Adoption d’un plan de développement des affaires pour 2011-2014.
Gilles Pouliot est particulièrement fier de l’adoption récente d’un plan de développement pour 2011-2014 : “Nous avons fait une vaste consultation. La première chose que je note : de manière générale, l’intervention du CCSR est très hautement appréciée. Les gens sont maintenant habitués à nous. Autre élément : il faut continuer à étendre notre intervention. Au départ, nous étions une organisation de cégeps; nous travaillons maintenant avec les collèges privés et les commissions scolaires. La consultation nous a amenés à dire qu’il fallait aller de l’avant. Il faut poursuivre le développement, l’occupation du territoire, aller vers tous les organismes d’éducation. Il faudra peut-être même revoir nos lettres patentes pour déborder le milieu de l’enseignement. D’autres milieux comme les municipalités se montrent intéressés à nos achats regroupés. Autre conclusion de la démarche : il va falloir être encore plus proactifs dans nos développements futurs. Les restrictions budgétaires que l’on observe, c’est un drame pour les commissions scolaires et les cégeps. Mais, ça peut aussi être une occasion de requestionner certaines activités. Sans toucher à la mission, il y a peut-être d’autres activités qui pourraient être regroupées. Il faut considérer les champs où on peut regrouper les services pour préserver la mission première. Préserver la présence des cégeps dans toutes les régions du Québec, ça veut peut-être dire que l’on va devoir mettre en commun des services”.

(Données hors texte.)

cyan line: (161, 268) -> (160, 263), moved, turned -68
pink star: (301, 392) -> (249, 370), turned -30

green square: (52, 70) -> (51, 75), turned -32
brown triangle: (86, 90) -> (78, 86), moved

Une occasion d’énoncer nos valeurs et de clarifier la vision
Le dernier exercice de planification stratégique a été l’occasion préciser les valeurs qui fondent les interventions de CCSR : Rigueur, Transparence, Respect, Équité, Fierté, Engagement. Gilles Pouliot insiste : “Il faut lire aussi notre vision où on parle d’innovation. Il ne faut pas rester dans les sentiers battus. Il faut être imaginatif dans nos façons de voir. Ce qui nous aide de ce point de vue, c’est la composition de l’équipe majoritairement dans la jeune trentaine”. 

Des projets en gestation
Parmi les priorités des prochaines années, le directeur du CCSR retient les activités de veille. “Dans un contexte d’innovation, il faut veiller. Le mot est à la mode, mais il faut l’adapter pour nous. Ça doit être une préoccupation dès cette année. Il faut identifier des responsables”.

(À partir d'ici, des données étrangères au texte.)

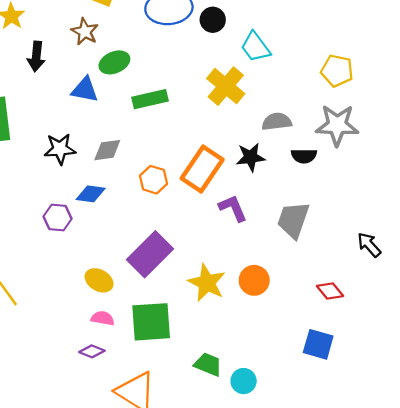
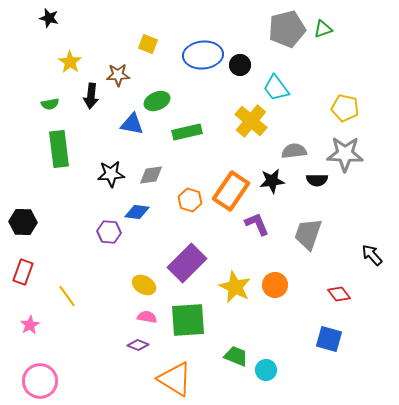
brown star: (85, 32) -> (118, 75), moved, turned -30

L’autre préoccupation : aller dans les commissions scolaires. “Nous avons 12 commissions scolaires membres du CCSR. Dès l’automne, nous allons rencontrer des cadres et des directeurs généraux afin de mieux cibler les attentes que les commissions scolaires pourraient avoir”.
Au niveau du perfectionnement, le CCSR va mettre en place un comité aviseur pour mieux cerner les besoins et assurer une meilleure adéquation.

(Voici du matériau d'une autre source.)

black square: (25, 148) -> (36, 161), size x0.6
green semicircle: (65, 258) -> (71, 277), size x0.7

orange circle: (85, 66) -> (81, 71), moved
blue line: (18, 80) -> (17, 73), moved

Gilles Pouliot conclut : “les perspectives financières font en sorte que de plus en plus les préoccupations des établissements devront se tourner vers la mission première des collèges, des commissions scolaires : la réussite scolaire, les jeunes, les étudiants et de faire en sorte que les coûts administratifs diminuent. En tant qu’organisme à but non lucratif, notre objectif, ce n’est pas de faire de l’argent, mais de permettre aux collèges d’atteindre leurs objectifs”.

Entrevue réalisée par Alain Lallier, le 31 août 2011.